A lot of marathon training is figuring out your body and learning the messages it tells you as you push it faster and longer. Every runner experiments to learn the right combination of fuel and hydration during training runs. But just when you think you've figured it all out, you realize you don't actually know much at all.
Here is the routine I've fine-tuned. Disclaimer: I'm probably doing it all wrong, but hey, I'm a beginner! My theory is that I'll keep doing whatever seems to work and adjust as it fails. I mean, before a quick tutorial at a recent dinner, I didn't actually know what an electrolyte is and simply envisioned a lime-colored Gatorade. And what's this new-fangled thing called maltodextrin people keep talking about?
THE ROUTINE:
- Night before a run longer than 10 miles - 2 ibuprofen, lots of water.
- On the drive to the run - water and one GU Energy (Chocolate Outrage preferable)
- On the run - water and a plethora of Jelly Belly sports beans (Lemon-lime).
That's it.
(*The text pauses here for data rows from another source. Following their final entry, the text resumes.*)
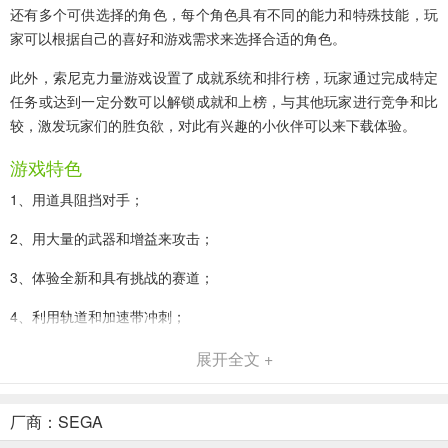
还有多个可供选择的角色，每个角色具有不同的能力和特殊技能，玩
家可以根据自己的喜好和游戏需求来选择合适的角色。
此外，索尼克力量游戏设置了成就系统和排行榜，玩家通过完成特定
任务或达到一定分数可以解锁成就和上榜，与其他玩家进行竞争和比
较，激发玩家们的胜负欲，对此有兴趣的小伙伴可以来下载体验。
游戏特色
1、用道具阻挡对手；
2、用大量的武器和增益来攻击；
3、体验全新和具有挑战的赛道；
4、利用轨道和加速带冲刺；
5、掌握和升级普通道具和角色的特殊武器。
展开全文 +
索尼克力量闯关攻略
厂商：SEGA
1、遵循路径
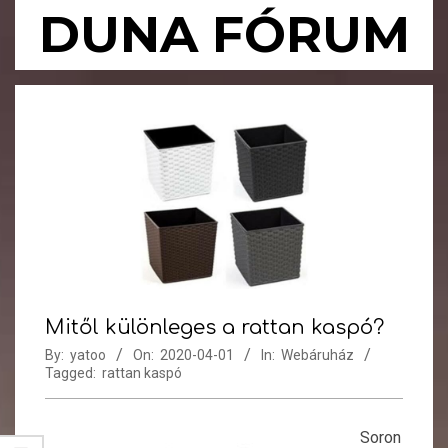
Skip
DUNA FÓRUM
to
content
Primary
Navigation
Menu
Mitől különleges a rattan kaspó?
By:
yatoo
On:
2020-04-01
In:
Webáruház
Tagged:
rattan kaspó
Soron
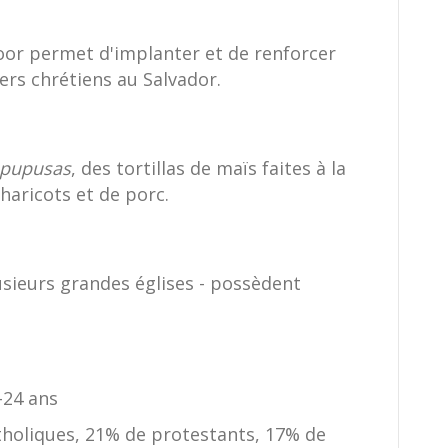
oor permet d'implanter et de renforcer
ers chrétiens au Salvador.
pupusas
, des tortillas de maïs faites à la
haricots et de porc.
lusieurs grandes églises - possèdent
-24 ans
holiques, 21% de protestants, 17% de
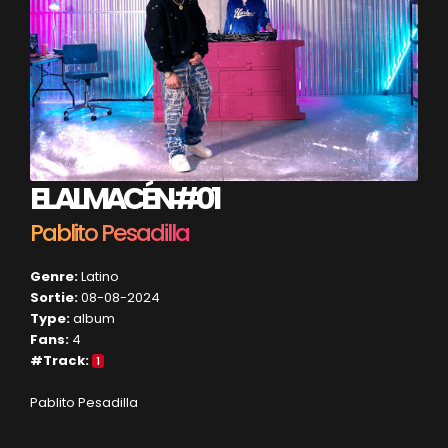
EL ALMACÉN #01
Pablito Pesadilla
Genre:
Latino
Sortie:
08-08-2024
Type:
album
Fans:
4
#Track:
1
Pablito Pesadilla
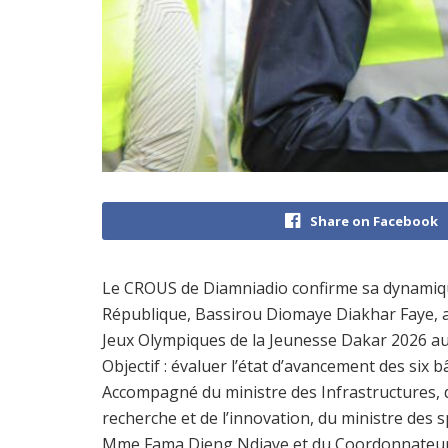
Share on Facebook
Le CROUS de Diamniadio confirme sa dynamique
République, Bassirou Diomaye Diakhar Faye, a e
Jeux Olympiques de la Jeunesse Dakar 2026 
Objectif : évaluer l’état d’avancement des six 
Accompagné du ministre des Infrastructures, 
recherche et de l’innovation, du ministre des s
Mme Fama Dieng Ndiaye et du Coordonnateur des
Easy-peasy. I've been cruising along pretty well with this and actually felt a little smug about the simplicity. But what I realized on Sunday during my 17-mile training run is the same body is not the same on every run. There are so many factors that feed into how you feel. There's the amount of sleep you got, what you ate and what you drank. And then there are the external factors out of your control.
On Saturday I worked a 12-hour day and then had to deal with a broken car windshield. (What karmic return is due someone who breaks windshields just for fun?) At 10 p.m., I realized I still hadn't eaten dinner and shoveled down some leftover bean salad and a little rice. The highlight of the sad dinner was the last slices of a sourdough bread loaf care of The Bee's resident baker extraordinaire.
It was midnight by the time I got into bed, and when the two alarms (I whole-heartedly endorse this strategy) went off at 6 a.m., I knew it wasn't going to be pretty. By mile 2, I was convinced I wasn't going to make it. Then I got into problem-solving mode and decided the lightheadedness taking over my brain was from lack of fuel and ate all 6 pieces of boiled-and-salted potatoes the running fairy happened to be distributing to some of the runners that day.
By mile 4, I was cruising. I fueled with jelly beans and GU every hour after that. And when the training-run ended with my Garmin just shy of 17 miles, I did a couple laps around the parking lot.
It's all about being flexible and reading your body's signs. When in doubt, drink something. When in pain, eat something. Easy peasy.